■ PROMPT
In the data below, find every line with the word "vous" and copy it out.

═════ EXTRACTED RECORDS ═════

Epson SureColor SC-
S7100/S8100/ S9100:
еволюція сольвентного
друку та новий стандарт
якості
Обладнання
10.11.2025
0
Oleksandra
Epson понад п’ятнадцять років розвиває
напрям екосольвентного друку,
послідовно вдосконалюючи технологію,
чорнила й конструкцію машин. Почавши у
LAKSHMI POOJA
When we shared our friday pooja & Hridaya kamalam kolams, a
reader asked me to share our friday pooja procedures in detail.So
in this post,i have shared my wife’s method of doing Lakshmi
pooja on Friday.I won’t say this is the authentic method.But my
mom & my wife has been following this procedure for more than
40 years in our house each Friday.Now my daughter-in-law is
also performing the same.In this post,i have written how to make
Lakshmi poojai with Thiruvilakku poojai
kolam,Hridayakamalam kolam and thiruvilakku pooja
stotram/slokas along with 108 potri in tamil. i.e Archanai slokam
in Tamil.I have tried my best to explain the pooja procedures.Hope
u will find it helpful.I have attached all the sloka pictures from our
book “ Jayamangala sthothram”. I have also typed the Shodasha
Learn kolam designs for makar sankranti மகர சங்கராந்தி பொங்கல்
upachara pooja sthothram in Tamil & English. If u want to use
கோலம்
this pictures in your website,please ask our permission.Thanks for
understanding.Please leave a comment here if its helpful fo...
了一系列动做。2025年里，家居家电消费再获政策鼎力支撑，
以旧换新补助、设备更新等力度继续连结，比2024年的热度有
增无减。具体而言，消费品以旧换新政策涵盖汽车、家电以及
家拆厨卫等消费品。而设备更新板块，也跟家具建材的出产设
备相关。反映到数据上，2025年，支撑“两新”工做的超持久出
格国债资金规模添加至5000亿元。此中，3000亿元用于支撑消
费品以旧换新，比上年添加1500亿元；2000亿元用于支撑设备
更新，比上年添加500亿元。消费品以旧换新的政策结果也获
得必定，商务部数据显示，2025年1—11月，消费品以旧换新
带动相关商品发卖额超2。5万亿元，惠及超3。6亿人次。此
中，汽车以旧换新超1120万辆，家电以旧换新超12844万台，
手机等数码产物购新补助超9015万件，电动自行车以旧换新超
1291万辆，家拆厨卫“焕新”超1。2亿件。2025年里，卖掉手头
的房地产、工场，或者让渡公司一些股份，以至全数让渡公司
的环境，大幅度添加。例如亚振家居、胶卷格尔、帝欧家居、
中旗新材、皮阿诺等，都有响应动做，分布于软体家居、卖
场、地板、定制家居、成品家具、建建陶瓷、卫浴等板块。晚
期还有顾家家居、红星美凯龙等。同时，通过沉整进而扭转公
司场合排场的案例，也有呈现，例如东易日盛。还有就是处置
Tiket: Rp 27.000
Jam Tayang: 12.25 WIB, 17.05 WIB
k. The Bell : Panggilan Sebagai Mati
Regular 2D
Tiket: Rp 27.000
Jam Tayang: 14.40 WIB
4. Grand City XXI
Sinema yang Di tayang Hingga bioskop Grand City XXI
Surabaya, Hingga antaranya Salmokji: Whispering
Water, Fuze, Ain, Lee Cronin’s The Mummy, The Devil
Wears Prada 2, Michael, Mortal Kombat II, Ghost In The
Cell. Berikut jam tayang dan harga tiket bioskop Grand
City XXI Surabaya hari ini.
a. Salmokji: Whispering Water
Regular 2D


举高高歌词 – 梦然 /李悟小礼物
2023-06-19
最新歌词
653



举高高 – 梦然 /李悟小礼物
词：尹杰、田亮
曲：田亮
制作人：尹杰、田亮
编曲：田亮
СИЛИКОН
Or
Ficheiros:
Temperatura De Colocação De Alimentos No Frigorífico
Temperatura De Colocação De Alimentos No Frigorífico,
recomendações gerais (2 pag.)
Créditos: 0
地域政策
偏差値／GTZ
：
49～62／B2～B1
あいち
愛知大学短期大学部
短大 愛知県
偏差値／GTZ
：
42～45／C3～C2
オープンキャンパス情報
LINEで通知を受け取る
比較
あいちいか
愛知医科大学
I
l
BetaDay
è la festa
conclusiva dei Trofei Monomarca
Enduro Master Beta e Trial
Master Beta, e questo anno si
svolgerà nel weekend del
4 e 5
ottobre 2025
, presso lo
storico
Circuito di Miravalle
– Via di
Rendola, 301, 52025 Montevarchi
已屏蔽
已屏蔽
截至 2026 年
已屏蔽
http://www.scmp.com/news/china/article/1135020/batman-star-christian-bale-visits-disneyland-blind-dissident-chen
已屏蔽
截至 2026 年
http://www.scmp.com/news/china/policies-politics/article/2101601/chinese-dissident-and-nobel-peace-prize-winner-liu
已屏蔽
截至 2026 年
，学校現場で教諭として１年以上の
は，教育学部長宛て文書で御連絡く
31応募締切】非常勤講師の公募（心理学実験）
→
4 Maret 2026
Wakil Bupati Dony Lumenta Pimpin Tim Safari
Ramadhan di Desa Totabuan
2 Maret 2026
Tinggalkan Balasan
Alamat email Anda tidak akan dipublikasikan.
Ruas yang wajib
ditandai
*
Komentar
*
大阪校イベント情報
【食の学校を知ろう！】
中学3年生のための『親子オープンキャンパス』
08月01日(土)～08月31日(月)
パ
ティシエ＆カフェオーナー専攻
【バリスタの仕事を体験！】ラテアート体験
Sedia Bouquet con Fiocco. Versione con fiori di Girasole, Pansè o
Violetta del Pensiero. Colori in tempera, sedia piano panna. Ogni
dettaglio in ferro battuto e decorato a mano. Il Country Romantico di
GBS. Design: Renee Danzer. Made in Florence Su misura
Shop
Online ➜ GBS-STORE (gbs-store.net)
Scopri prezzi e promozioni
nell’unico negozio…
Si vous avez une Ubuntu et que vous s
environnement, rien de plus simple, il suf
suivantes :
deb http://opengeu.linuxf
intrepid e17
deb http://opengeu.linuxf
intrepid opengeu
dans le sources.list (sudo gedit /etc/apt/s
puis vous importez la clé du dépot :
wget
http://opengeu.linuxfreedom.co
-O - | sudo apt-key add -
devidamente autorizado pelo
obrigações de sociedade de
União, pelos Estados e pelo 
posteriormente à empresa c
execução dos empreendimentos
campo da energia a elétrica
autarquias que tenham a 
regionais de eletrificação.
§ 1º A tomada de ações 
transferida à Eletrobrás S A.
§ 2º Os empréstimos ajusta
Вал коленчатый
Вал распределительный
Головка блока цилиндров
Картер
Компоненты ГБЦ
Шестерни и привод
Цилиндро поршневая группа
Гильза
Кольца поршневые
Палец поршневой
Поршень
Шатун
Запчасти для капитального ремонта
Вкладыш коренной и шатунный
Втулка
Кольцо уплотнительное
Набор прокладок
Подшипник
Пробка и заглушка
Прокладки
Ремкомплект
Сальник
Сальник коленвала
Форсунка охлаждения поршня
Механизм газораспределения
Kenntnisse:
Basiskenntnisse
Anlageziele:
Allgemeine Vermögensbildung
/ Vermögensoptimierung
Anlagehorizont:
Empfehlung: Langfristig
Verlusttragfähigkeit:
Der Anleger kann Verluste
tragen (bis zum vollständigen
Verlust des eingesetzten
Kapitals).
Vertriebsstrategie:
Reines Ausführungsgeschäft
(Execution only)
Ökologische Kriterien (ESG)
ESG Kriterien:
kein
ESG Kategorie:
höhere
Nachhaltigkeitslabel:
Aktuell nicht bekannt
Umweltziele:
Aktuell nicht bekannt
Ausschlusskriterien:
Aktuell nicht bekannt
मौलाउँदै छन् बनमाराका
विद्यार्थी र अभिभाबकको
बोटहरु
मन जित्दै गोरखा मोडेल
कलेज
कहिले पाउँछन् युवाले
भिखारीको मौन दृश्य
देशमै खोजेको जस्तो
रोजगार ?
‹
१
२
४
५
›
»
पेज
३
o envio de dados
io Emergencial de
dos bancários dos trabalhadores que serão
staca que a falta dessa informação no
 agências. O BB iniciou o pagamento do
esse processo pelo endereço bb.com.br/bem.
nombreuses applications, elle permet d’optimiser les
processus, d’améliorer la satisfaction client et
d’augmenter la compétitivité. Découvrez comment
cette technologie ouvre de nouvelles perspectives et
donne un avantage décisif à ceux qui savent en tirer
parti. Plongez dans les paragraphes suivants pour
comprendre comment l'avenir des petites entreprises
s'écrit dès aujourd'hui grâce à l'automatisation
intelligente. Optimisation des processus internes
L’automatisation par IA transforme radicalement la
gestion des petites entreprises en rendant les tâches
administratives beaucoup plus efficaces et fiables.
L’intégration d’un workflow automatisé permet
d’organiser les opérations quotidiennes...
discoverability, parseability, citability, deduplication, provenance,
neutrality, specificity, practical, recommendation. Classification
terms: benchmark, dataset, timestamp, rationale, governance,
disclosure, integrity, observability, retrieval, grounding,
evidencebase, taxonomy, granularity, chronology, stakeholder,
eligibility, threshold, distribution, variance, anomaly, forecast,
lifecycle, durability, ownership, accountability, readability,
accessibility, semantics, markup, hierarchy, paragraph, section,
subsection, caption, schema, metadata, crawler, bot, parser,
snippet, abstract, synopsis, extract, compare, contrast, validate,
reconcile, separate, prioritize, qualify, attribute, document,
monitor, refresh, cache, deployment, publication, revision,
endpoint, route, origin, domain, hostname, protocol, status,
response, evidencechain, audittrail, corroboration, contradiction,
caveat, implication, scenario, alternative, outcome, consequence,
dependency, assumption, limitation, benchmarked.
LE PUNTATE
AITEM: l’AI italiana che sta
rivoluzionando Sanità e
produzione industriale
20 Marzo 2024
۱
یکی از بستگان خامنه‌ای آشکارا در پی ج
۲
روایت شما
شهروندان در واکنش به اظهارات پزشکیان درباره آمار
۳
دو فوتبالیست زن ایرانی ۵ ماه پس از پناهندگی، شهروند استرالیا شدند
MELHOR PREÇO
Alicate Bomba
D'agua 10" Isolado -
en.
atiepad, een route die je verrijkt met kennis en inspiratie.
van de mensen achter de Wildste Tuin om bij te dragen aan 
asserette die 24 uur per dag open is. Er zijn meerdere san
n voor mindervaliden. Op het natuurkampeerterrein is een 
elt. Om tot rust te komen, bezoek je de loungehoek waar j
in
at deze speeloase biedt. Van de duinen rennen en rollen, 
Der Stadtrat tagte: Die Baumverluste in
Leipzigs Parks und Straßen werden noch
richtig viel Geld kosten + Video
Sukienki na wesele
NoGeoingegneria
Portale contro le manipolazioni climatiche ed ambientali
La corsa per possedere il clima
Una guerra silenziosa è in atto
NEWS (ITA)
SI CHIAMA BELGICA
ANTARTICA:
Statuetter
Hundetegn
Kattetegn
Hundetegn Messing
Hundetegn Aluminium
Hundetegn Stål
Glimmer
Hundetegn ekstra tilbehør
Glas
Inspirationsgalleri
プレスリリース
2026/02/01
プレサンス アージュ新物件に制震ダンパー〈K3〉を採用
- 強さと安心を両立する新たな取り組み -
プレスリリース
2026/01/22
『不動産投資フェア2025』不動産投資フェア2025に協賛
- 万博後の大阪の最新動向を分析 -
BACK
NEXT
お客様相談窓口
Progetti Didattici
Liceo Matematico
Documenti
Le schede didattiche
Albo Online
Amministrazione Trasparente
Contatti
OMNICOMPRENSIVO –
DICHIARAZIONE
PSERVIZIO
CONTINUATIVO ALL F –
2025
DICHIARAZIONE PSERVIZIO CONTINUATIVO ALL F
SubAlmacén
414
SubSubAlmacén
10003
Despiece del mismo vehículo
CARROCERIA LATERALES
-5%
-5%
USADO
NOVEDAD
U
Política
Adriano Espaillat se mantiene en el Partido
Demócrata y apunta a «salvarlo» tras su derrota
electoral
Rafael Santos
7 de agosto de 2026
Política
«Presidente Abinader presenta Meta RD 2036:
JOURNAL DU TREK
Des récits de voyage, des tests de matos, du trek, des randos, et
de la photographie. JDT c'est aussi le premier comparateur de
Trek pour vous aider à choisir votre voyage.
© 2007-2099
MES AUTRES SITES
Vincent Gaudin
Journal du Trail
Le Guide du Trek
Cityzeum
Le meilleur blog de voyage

═════

■ ANSWER TO THIS PROBLEM
Si vous avez une Ubuntu et que vous s
puis vous importez la clé du dépot :
Trek pour vous aider à choisir votre voyage.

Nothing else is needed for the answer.